Я жалела о том, что у меня связаны руки. Тому, кто прожил жизнь внутри комсомольского оцепления, не расскажешь всей правды. Не то чтобы наша правда была особенной… Можно подобрать слова. Пусть не впрямую – обиняками: в этом искусстве мы все, замороченные скверным временем, были сильны. Привыкшие жить в окружении призраков, самым зловещим из которых был призрак телекрана, умели находить двоедушные формулировки, чтобы – если понадобится – вывернуть наизнанку. Однако про себя мы имели ясное представление о том, где лицо, а где изнанка. В разговоре с владыкой все было безнадежнее и сложнее. Слово, произносимое по разные стороны комсомольского оцепления, существовало в разных системах координат. Их и наши слова означали разное. Взять прелюбодеяние… В это слово мы и они вкладывали разный смысл.
Словно касаясь обреза бахромчатой книги, я говорила, что исторически человек перерос животное настолько, что любая попытка найти этому доказательство оборачивается изощренным мучительством.
«То, что вы называете человеком, в действительности не существует: церкви приходится иметь дело не с человеком, а с народом, еще точнее говоря, с людьми. Все люди разные. Среди них встречаются и такие, которым именно это и приходится доказывать».
«Если церковь, – я говорила осторожно, подбирая слова, – как и тысячи лет назад, все еще стремится доказать принадлежность каждого человека к человеческому роду, причем критерием этой принадлежности избирает покорность традиции, она перестает быть духовным телом народа. Становится новым родовым институтом. Попросту говоря, первобытным».
«Первобытным? – владыка переспросил настороженно. – Вы имеете в виду бессилие дикаря в борьбе с природой?..» Я покачала головой.
Разве я могла сказать ему, что полагаясь на людей, которым он надеется доказать их принадлежность к человечеству, он тем самым отворачивается от нас? В моих словах не было бы высокомерия. Просто те, кого он назвал народом, отличались от нас не биологически, а исторически, и эта разница заключалась не столько в опыте собственной жизни, сколько в стремлении переосмыслить другой опыт, доставшийся по наследству. Они, составляющие его народ, для которого он готовился стать первосвященником, каждый раз начинают заново – с момента своего рождения. Другие, меньшинство, которое отец Глеб полагал чуждым народу, а Митя называл монотеистами, не могут отрешиться от опыта, доставшегося в наследство от поруганных отцов.

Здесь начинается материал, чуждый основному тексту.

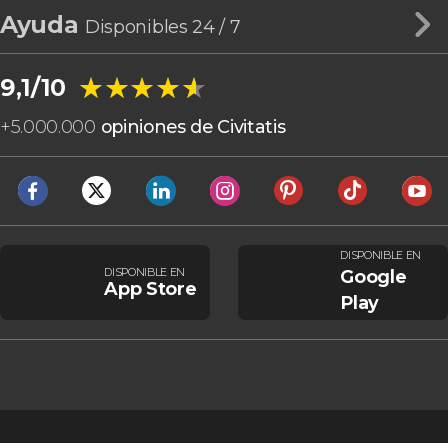
Ayuda
Disponibles 24 / 7
★★★★★
★★★★★
9,1/10
+
5.000.000
opiniones de Civitatis
DISPONIBLE EN
DISPONIBLE EN
Google
App Store
Play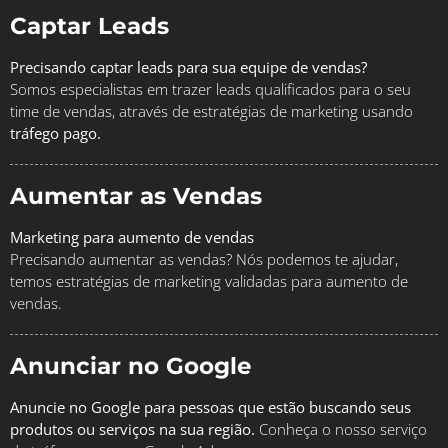
Captar Leads
Precisando captar leads para sua equipe de vendas?
Somos especialistas em trazer leads qualificados para o seu
time de vendas, através de estratégias de marketing usando
tráfego pago.
Aumentar as Vendas
Marketing para aumento de vendas
Precisando aumentar as vendas? Nós podemos te ajudar,
temos estratégias de marketing validadas para aumento de
vendas.
Anunciar no Google
Anuncie no Google para pessoas que estão buscando seus
produtos ou serviços na sua região.
Conheça o nosso serviço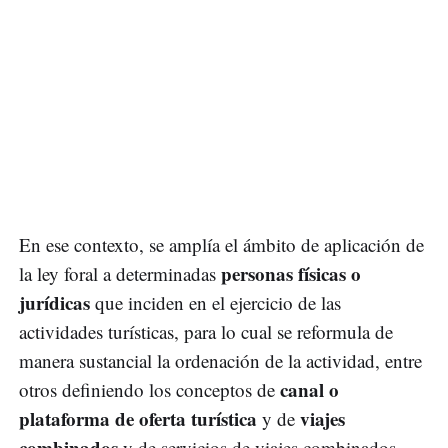
En ese contexto, se amplía el ámbito de aplicación de
personas físicas o
la ley foral a determinadas
jurídicas
que inciden en el ejercicio de las
actividades turísticas, para lo cual se reformula de
manera sustancial la ordenación de la actividad, entre
canal o
otros definiendo los conceptos de
plataforma de oferta turística
viajes
y de
combinados
y de servicios de viajes combinados.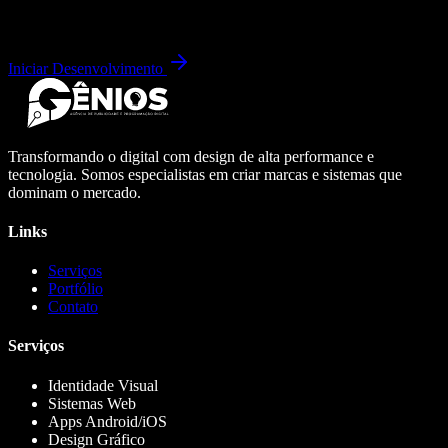
Iniciar Desenvolvimento
Transformando o digital com design de alta performance e
tecnologia. Somos especialistas em criar marcas e sistemas que
dominam o mercado.
Links
Serviços
Portfólio
Contato
Serviços
Identidade Visual
Sistemas Web
Apps Android/iOS
Design Gráfico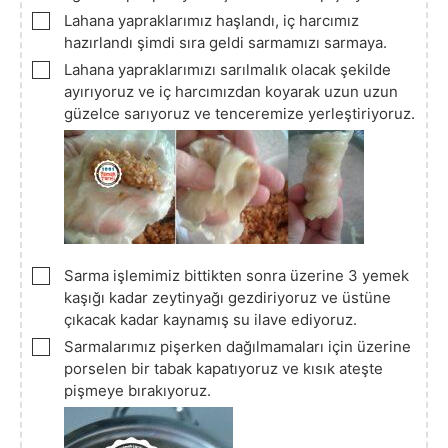
▢
Lahana yapraklarımız haşlandı, iç harcımız
hazırlandı şimdi sıra geldi sarmamızı sarmaya.
▢
Lahana yapraklarımızı sarılmalık olacak şekilde
ayırıyoruz ve iç harcımızdan koyarak uzun uzun
güzelce sarıyoruz ve tenceremize yerleştiriyoruz.
▢
Sarma işlemimiz bittikten sonra üzerine 3 yemek
kaşığı kadar zeytinyağı gezdiriyoruz ve üstüne
çıkacak kadar kaynamış su ilave ediyoruz.
▢
Sarmalarımız pişerken dağılmamaları için üzerine
porselen bir tabak kapatıyoruz ve kısık ateşte
pişmeye bırakıyoruz.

Даже с ним, сделавшим церковную карьеру, мы полагались на разный опыт – как будто прочли разные книги. В отличие от моих, бахромчатых, которые владыка провозил беспрепятственно, через депутатский зал, его книги уходили в давние времена, точнее, отстояли от нашего времени почти на два тысячелетия, и в этом была их правда. Она заключалась в том, что за этот срок они успели стать почти безличными, вобрали в себя слишком много, чтобы кто-то, чья память ограничивается несколькими десятилетиями, мог надеяться их в чем-то убедить.
Тогда, в свои двадцать пять лет, я не могла сказать этого прямо. И не потому, что боялась. По-настоящему я просто этого не знала: учителя, учившие меня жизни, не могли передать того, что называется социальным опытом. Этот опыт появляется лишь тогда, когда что-то меняется в общественной жизни. Настоящее, которое нам досталось, было вечным и неизменным, душным и тягостным, как дурная бесконечность. В 1980-м нам казалось, что будущее, если речь идет об этой стране, никогда не наступит.